Dr. Aaron McDuffie Moore: Establishing African American Rural Schools in North Carolina
Posted on October 8, 2015Dr. Aaron Moore’s efforts were responsible for dramatically improving literacy among African Americans and creating an educational system that uplifted generations of African Americans residing in rural North Carolina communities. Thanks to him, over 800 Rosenwald Schools were built in North Carolina. An exhibit about one such school, “The Historic Russell School: Durham’s Last Rosenwald,” is on display at the History Hub until December 31, 2015.
By Sherri Holmes & C. Eileen Watts Welch
Dr. Aaron McDuffie Moore’s contributions to society were broad, centering on his life’s philosophy of self sufficiency, hard work and helping others less fortunate to have better opportunities. Born in 1863, moving to Durham in 1888, he set up a medical practice. Between then and his death in 1923 he founded, or partnered to establish, more than ten businesses and institutions. Some of these are still viable businesses such as the NC Mutual Life Insurance Company, several financial businesses of which Mechanics and Farmers Bank (now M&F Bank) continues to thrive and North Carolina Central University. Other institutions served Durham’s African American community throughout the Jim Crow days and included the original Lincoln Hospital & Lincoln Hospital School of Nursing.
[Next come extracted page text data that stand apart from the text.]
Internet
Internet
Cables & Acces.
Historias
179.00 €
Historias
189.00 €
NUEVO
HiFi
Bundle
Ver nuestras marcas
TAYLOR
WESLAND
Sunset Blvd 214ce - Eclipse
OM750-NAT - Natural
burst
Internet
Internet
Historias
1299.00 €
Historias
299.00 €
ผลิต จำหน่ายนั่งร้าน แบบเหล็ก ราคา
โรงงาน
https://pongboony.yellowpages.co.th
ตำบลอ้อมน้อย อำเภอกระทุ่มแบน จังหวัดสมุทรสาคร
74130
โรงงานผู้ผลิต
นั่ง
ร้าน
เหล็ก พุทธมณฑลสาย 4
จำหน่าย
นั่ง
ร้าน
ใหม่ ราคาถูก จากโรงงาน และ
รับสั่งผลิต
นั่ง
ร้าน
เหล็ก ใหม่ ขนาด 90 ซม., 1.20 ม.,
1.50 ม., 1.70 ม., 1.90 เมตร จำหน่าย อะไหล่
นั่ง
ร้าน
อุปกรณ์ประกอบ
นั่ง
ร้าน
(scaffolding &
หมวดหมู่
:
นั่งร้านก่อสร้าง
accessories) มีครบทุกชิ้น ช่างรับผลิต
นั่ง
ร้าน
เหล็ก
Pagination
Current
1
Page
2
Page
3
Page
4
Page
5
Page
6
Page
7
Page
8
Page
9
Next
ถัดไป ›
In 1913 he founded the Durham Colored Library (DCL, Inc.) which today continues his mission of lifting up stories about African Americans to create a more comprehensive picture of the American experience. One of the publications the library produces is the Merrick Washington Magazine for the visually impaired (originally named The Negro Braille Magazine). His daughter, Lyda Vivian Moore Merrick, followed in her father’s footsteps of service and launched the magazine in 1952. She avowed, “My father passed a torch to me I have never let go out. We are blessed to serve.”
Following the Civil War nearly 90% of African Americans lived in the South. After almost 250 years of prohibiting teaching African Americans to read, most southern whites had no intention of investing in the education of African American children. There were numerous northern philanthropists who stepped in and addressed this significant problem. In 1892 John Fox Slater, a textile manufacturer from Norwich, CT, established a foundation with an initial donation of $1 million. Its sole purpose was “uplifting of the lately emancipated population of the southern states, their posterity, by conferring on them the blessing of a Christian education.” Several influential political and educational leaders joined the Slater Fund’s board which helped support the establishment of hundreds of schools in the South.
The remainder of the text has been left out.